In addition, the staff composition, responsibilities, relationships, and morale may have differed across sites, and these internal personnel factors influence success or failure of implementation projects (49). Site 3 was the only site that did not have a nurse onsite and likely a steeper learning curve to implement care processes for CVD risk factors. However, the site team lead was highly engaged, had a manager role and used the evidence-bundle to guide the team. This may also help to explain why the self-efficacy scores rose at Site 3. Sites were asked to have representative staff as part of the CUSP team from across their organization. All four sites had front-line staff and staff who had been with the organization of different lengths of time. Sites with full-time behavioral health home staff (sites 1 and 3) were more successful at obtaining complete client-level data by end of study. This may reflect differential organizational working conditions and structure (50). However, our data did not capture the quality of relationships among staff. Moreover, high staff turnover may have negatively impacted organization culture and ability for teams to implement durable change. Turnover increases individual workloads, slows momentum, and may make process changes harder to sustain (51).

We also gathered data on the implementation outcomes of acceptability, feasibility, and appropriateness and availability and measurement of CVD risk factor clinical data. The relatively high scores at the start and at the end of the study suggest that providers viewed the intervention and QI implementation strategy as a good fit when adopting the study and after implementing it over twelve months (52). While we did not have data on psychiatric medications prescribed to clients across all sites, it is likely that the CUSP teams knew that their clients were prescribed antipsychotic medications, were receiving blood draws, but did not have access to the laboratory values. Therefore, their perception of this intervention is likely consistent with their organizational mission in caring for populations with SMI bu. Consistency with organizational mission is a known facilitator in implementation of physical healthcare delivery within specialty mental health settings (13). However, it is unlikely to have impacted our study’s results.

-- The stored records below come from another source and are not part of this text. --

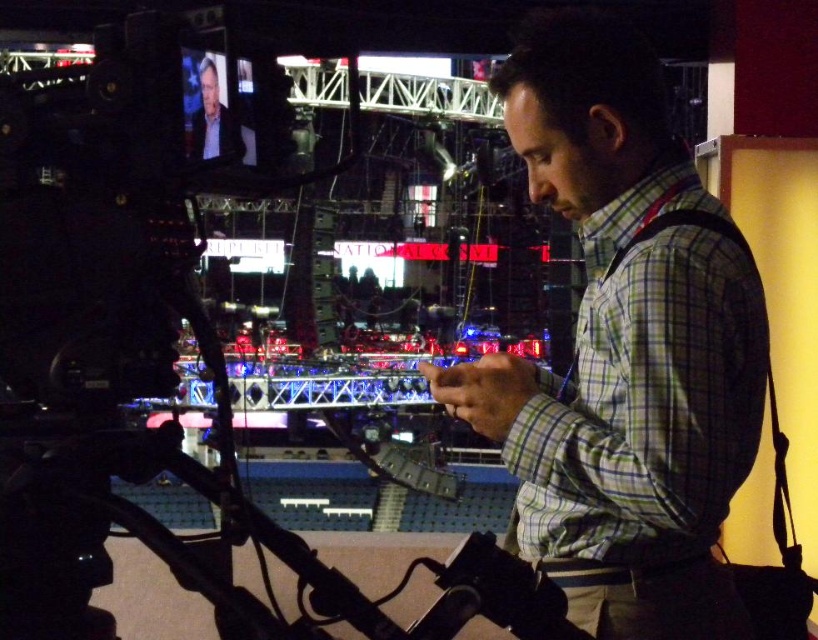 Question: Does green checkered shirt at center have a larger size compared to light gray suit at upper left?

Choices:
 (A) yes
 (B) no

Answer: (A)

Question: Is the position of green checkered shirt at center more distant than that of light gray suit at upper left?

Choices:
 (A) yes
 (B) no

Answer: (A)

Question: Does green checkered shirt at center have a smaller size compared to light gray suit at upper left?

Choices:
 (A) yes
 (B) no

Answer: (B)

Question: Among these points, which one is farthest from the camera?

Choices:
 (A) (214, 120)
 (B) (605, 330)

Answer: (B)

Question: Among these objects, which one is nearest to the camera?

Choices:
 (A) green checkered shirt at center
 (B) light gray suit at upper left

Answer: (B)

Question: Which point is closer to the camera taking this photo?

Choices:
 (A) (641, 403)
 (B) (199, 77)

Answer: (B) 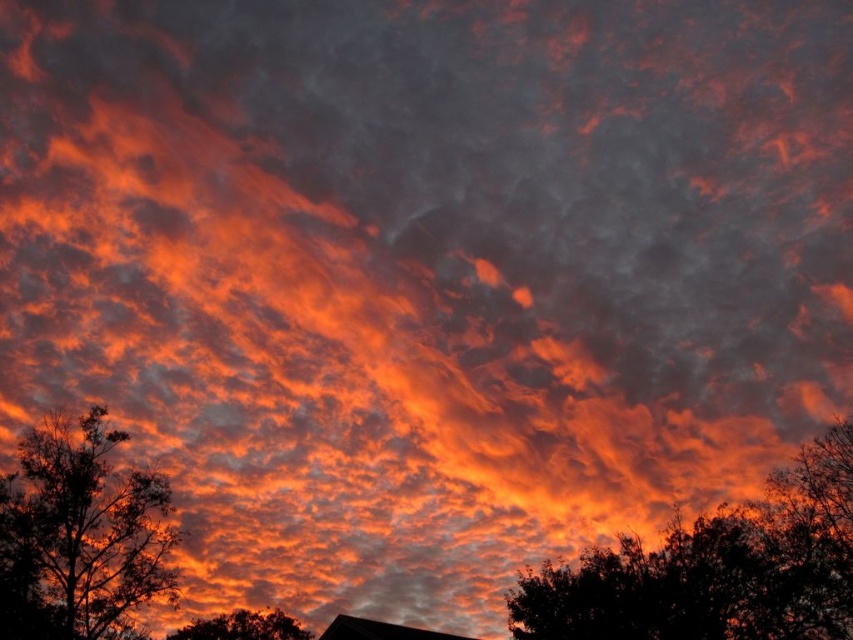 You are standing in a field looking at the sunset. You see a silhouette leafy tree at lower right and a dark green leafy tree at left. Which tree is closer to you?

The silhouette leafy tree at lower right is closer to the viewer than the dark green leafy tree at left. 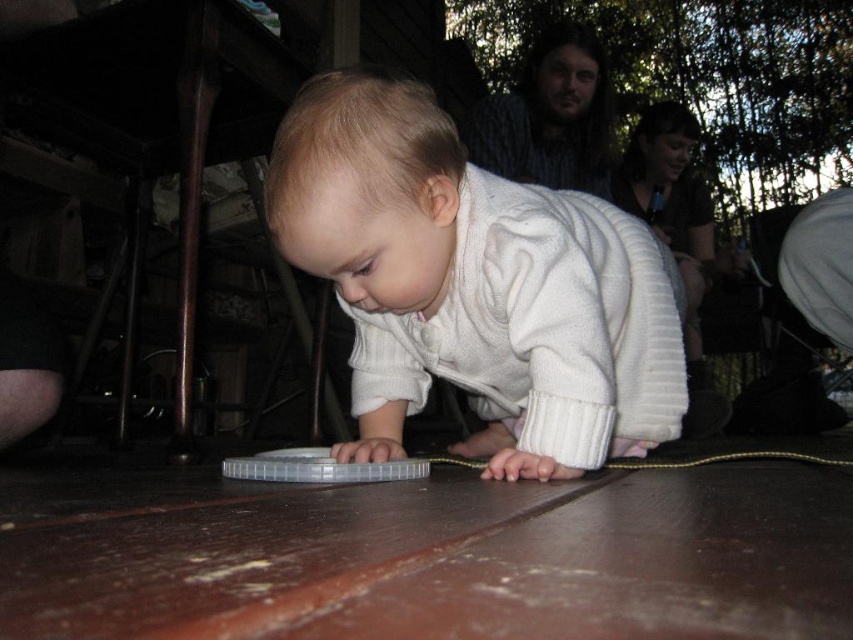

Our study has several limitations. First, it was conducted in a single state within a small number of psychiatric rehabilitation programs, which may limit its generalizability. Sites also had to agree to participate in a 12-month organizational-wide intervention that focused on addressing physical health in their clients. Sites had 3-6 staff members participate in the CUSP teams, which limited our ability to detect differences over time. No psychiatrists were involved at any site. In Maryland where our study was conducted, psychiatrists refer patients with SMI to psychiatric rehabilitation programs for community services and vocational training. These programs may not be affiliated with their psychiatric clinic. Given the role of psychiatrists in selecting antipsychotic medications that influence CVD risk, future studies may wish to actively include psychiatrists in CUSP team activities.

Second, this study was conducted during the COVID-19 pandemic, which led to virtual meetings for staff and clients. Virtual interactions may also have impacted staff morale and organizational culture. In the second year of the pandemic, sites had differing capacities about resources and time to devote to a complex pilot intervention. Our pre-specified data collection plan in the protocol also did not include collecting detailed data on, so sites’ data did not capture detailed information about sites’ activities. Sites did not have pre-existing services for lifestyle counseling, such as diet and physical activity. We did not collect data on how often obesity management strategies (e.g. diet/exercise counseling, starting Metformin or other adjunctive medication) were offered or received. We also did not collect data on other care coordination process measures, such as referrals or appointments scheduled, attendance rate). This type of data would be helpful in future studies. Future implementation work for this pilot also will need to consider how sites deliver care, as all sites delivered telehealth care with some staff working remotely and its impact on organizational culture and care delivery (53). Third, we had approximately 25% staff turnover across the sites. However, this level of turnover is not dissimilar to what has been reported in the literature prior to the pandemic (54).

Finally, it is likely that this pilot study lacked adequate power to detect large changes in primary outcomes. Primary outcomes were chosen based on prior CUSP studies and reflected the purpose of CUSP to address the quality of care delivered within a given organization (28). Interpretations of QI culture may be also limited by ceiling effect as responses started between 3 or 4 (out of 5). Moreover, by measuring QI culture and its components over time during the pilot study, the study team and participating sites were able to study the approach of implementing CUSP and to identify specific areas of QI culture to target in the future: staff turnover and openness of communication.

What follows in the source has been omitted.